Another method used to rescue cell death and to test the genetic interaction between sens and pro apoptotic genes is to make double mutants between sens and Df(3L)H99, a large deficiency that removes reaper, hid and grim (White et al., 1994). Ninety-three percent of the embryos mutant for both sens and Df(3L)H99 show normal size salivary glands compared with 0% of embryos mutant for sens alone (Fig. 7B,C, Fig. 8). There were some abnormalities in late stage, double-mutant embryos that included curving and kinking of the salivary glands, but these morphogenetic defects were also observed in embryos mutant for Df(3L)H99 alone. Thus, there is a genetic interaction between sens and the cell death genes within the Df(3L)H99 - reaper, hid and grim. As grim is unaffected in sens-mutant salivary glands, sens must interact with reaper or hid or both. To determine which, we made sens hid and sens reaper double mutants. The sens reaper double mutants were examined as homozygotes as well as in trans with sens Df(3L)H99 double mutants. Both reaper and hid mutations were able to partially suppress sens-mediated cell death in the salivary glands (Fig. 7E,F). However, the suppression of sens phenotype by hid was both qualitatively and quantitatively weaker than that by rpr (Fig. 8).
In addition, although Df(3L)H99 rescues the salivary glands of sens mutants, it does not rescue the PNS neurons as monitored by 22C10 staining (data not shown). Thus, the interaction between sens and genes involved in the cell death pathway is unique to the salivary glands.

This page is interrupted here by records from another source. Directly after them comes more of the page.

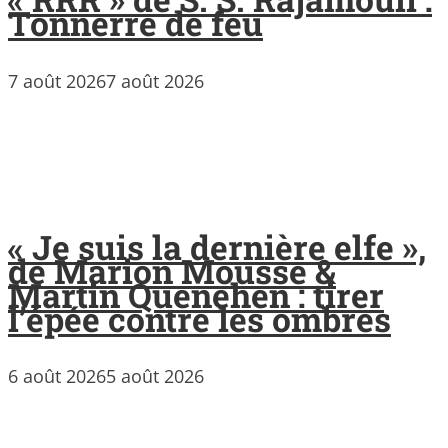
Tonnerre de feu
7 août 2026
7 août 2026
« Je suis la dernière elfe »,
de Marion Mousse &
Martin Quenehen : tirer
l’épée contre les ombres
6 août 2026
5 août 2026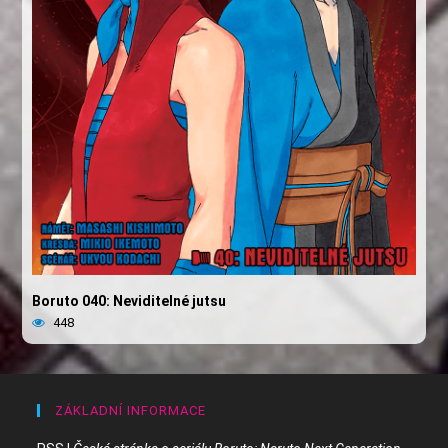
Boruto 040: Neviditelné jutsu
448
ZÁKLADNÍ INFORMACE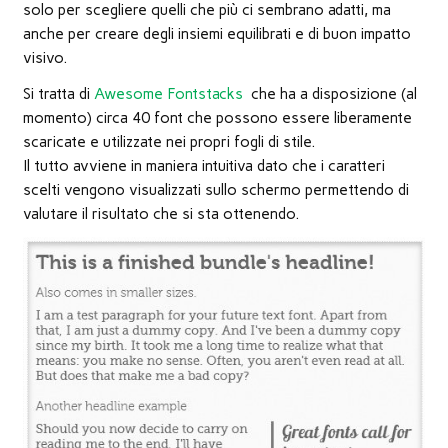
nuova
solo per scegliere quelli che più ci sembrano adatti, ma
finestra)
anche per creare degli insiemi equilibrati e di buon impatto
visivo.
Si tratta di
Awesome Fontstacks
che ha a disposizione (al
momento) circa 40 font che possono essere liberamente
scaricate e utilizzate nei propri fogli di stile.
Il tutto avviene in maniera intuitiva dato che i caratteri
scelti vengono visualizzati sullo schermo permettendo di
valutare il risultato che si sta ottenendo.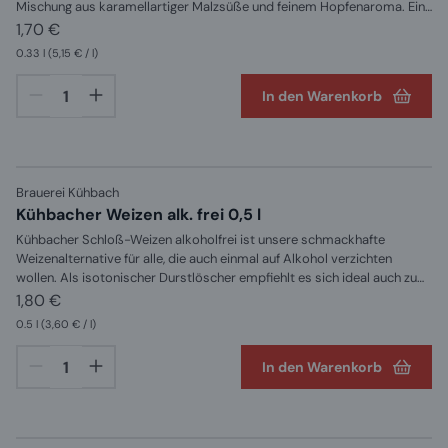
Mischung aus karamellartiger Malzsüße und feinem Hopfenaroma. Ein
außergewöhnliches Erlebnis für Feinschmecker!
1,70 €
0.33 l
(5,15 € / l)
In den Warenkorb
Brauerei Kühbach
Kühbacher Weizen alk. frei 0,5 l
Kühbacher Schloß-Weizen alkoholfrei ist unsere schmackhafte
Weizenalternative für alle, die auch einmal auf Alkohol verzichten
wollen. Als isotonischer Durstlöscher empfiehlt es sich ideal auch zum
Genießen nach dem Sport. ZUTATEN: Wasser, Weizenmalz,
1,80 €
Gerstenmalz, Hopfen und Hefe
0.5 l
(3,60 € / l)
In den Warenkorb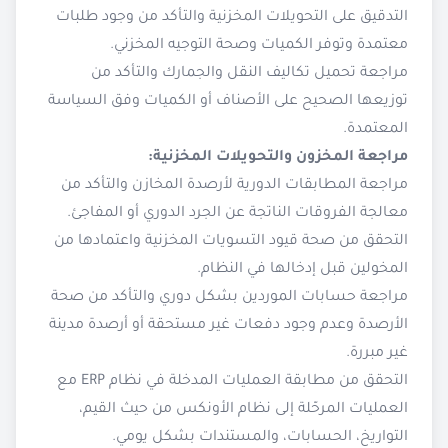
التدقيق على التحويلات المخزنية والتأكد من وجود طلبات
معتمدة وتوفر الكميات وصحة التوجيه المخزني.
مراجعة تحميل تكاليف النقل والجمارك والتأكد من
توزيعها الصحيح على الأصناف أو الكميات وفق السياسة
المعتمدة.
مراجعة المخزون والتحويلات المخزنية:
مراجعة المطابقات الدورية لأرصدة المخازن والتأكد من
معالجة الفروقات الناتجة عن الجرد الدوري أو المفاجئ.
التحقق من صحة قيود التسويات المخزنية واعتمادها من
المخولين قبل إدخالها في النظام.
مراجعة حسابات الموردين بشكل دوري والتأكد من صحة
الأرصدة وعدم وجود دفعات غير مستحقة أو أرصدة مدينة
غير مبررة.
التحقق من مطابقة العمليات المدخلة في نظام ERP مع
العمليات المرحّلة إلى نظام الأونكس من حيث القيم،
التواريخ، الحسابات، والمستندات بشكل يومي.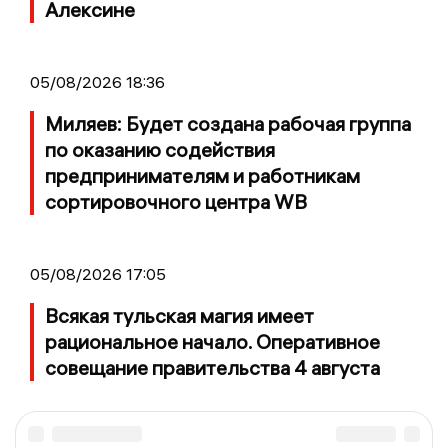
Алексине
05/08/2026 18:36
Миляев: Будет создана рабочая группа
по оказанию содействия
предпринимателям и работникам
сортировочного центра WB
05/08/2026 17:05
Всякая тульская магия имеет
рациональное начало. Оперативное
совещание правительства 4 августа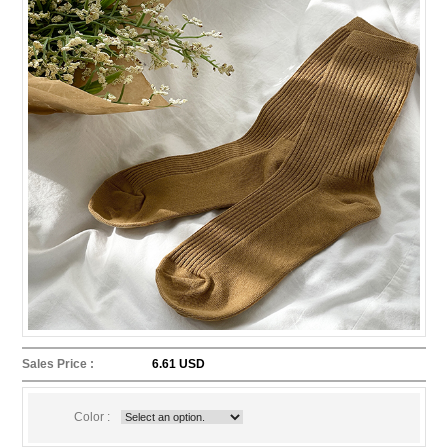
Sales Price :
6.61 USD
Color :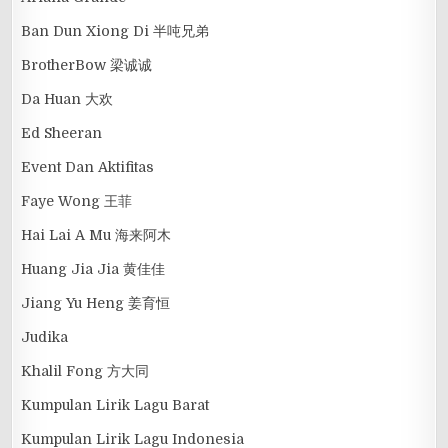
Ban Dun Xiong Di 半吨兄弟
BrotherBow 梁诚诚
Da Huan 大欢
Ed Sheeran
Event Dan Aktifitas
Faye Wong 王菲
Hai Lai A Mu 海来阿木
Huang Jia Jia 黄佳佳
Jiang Yu Heng 姜育恒
Judika
Khalil Fong 方大同
Kumpulan Lirik Lagu Barat
Kumpulan Lirik Lagu Indonesia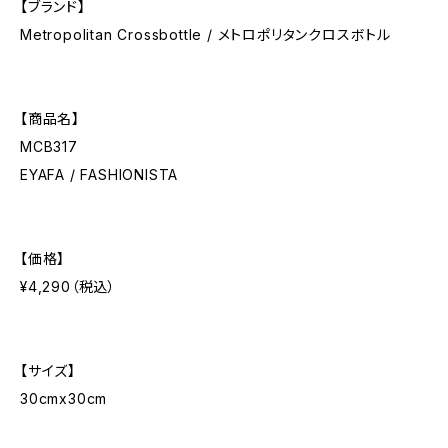
【ブランド】
Metropolitan Crossbottle / メトロポリタンクロスボトル
【商品名】
MCB317
EYAFA / FASHIONISTA
【価格】
¥4,290（税込）
【サイズ】
30cmx30cm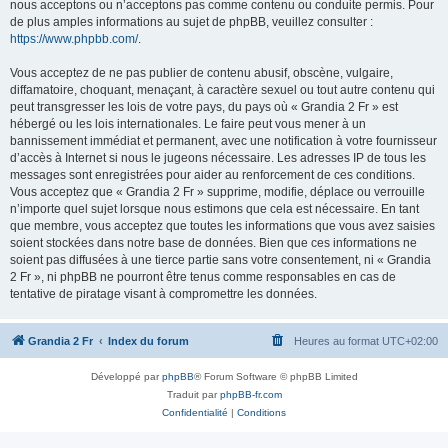
nous acceptons ou n’acceptons pas comme contenu ou conduite permis. Pour
de plus amples informations au sujet de phpBB, veuillez consulter :
https://www.phpbb.com/
.
Vous acceptez de ne pas publier de contenu abusif, obscène, vulgaire,
diffamatoire, choquant, menaçant, à caractère sexuel ou tout autre contenu qui
peut transgresser les lois de votre pays, du pays où « Grandia 2 Fr » est
hébergé ou les lois internationales. Le faire peut vous mener à un
bannissement immédiat et permanent, avec une notification à votre fournisseur
d’accès à Internet si nous le jugeons nécessaire. Les adresses IP de tous les
messages sont enregistrées pour aider au renforcement de ces conditions.
Vous acceptez que « Grandia 2 Fr » supprime, modifie, déplace ou verrouille
n’importe quel sujet lorsque nous estimons que cela est nécessaire. En tant
que membre, vous acceptez que toutes les informations que vous avez saisies
soient stockées dans notre base de données. Bien que ces informations ne
soient pas diffusées à une tierce partie sans votre consentement, ni « Grandia
2 Fr », ni phpBB ne pourront être tenus comme responsables en cas de
tentative de piratage visant à compromettre les données.
Grandia 2 Fr
Index du forum
Heures au format
UTC+02:00
Développé par
phpBB
® Forum Software © phpBB Limited
Traduit par
phpBB-fr.com
Confidentialité
|
Conditions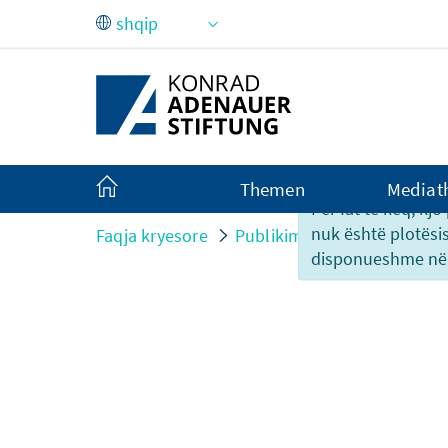
Skip to Main Content
Themen
Mediat
Për fat të keq, kj
nuk është plotësi
Faqja kryesore
Publikime
Interviews
disponueshme në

sens represses the transcription of reaper in the salivary glands
Previous studies have demonstrated that the 11 kb region upstream from the reaper transcription start site is responsive to apoptotic signals (Brodsky et al., 2000). We used flies carrying 11 kb of reaper promoter fused to β-galactosidase (Rpr-11-lacZ) to test whether sens represses the reporter activity. In wild type embryos, Rpr-11-lacZ drives very low expression in the dorsal posterior part of the salivary placode and some expression in the invaginated portion of the salivary gland at stage 12 (Fig. 9A′,A″). There is very low expression observed in later embryos (Fig. 9C′,C″). In sens mutant embryos, the expression of the Rpr-11-LacZ fragment in the salivary placodes is dramatically increased and expression remains elevated throughout embryogenesis (Fig. 9B′,B″, D′,D″). These results indicate that sens directly or indirectly represses the expression of reaper in the normal salivary glands.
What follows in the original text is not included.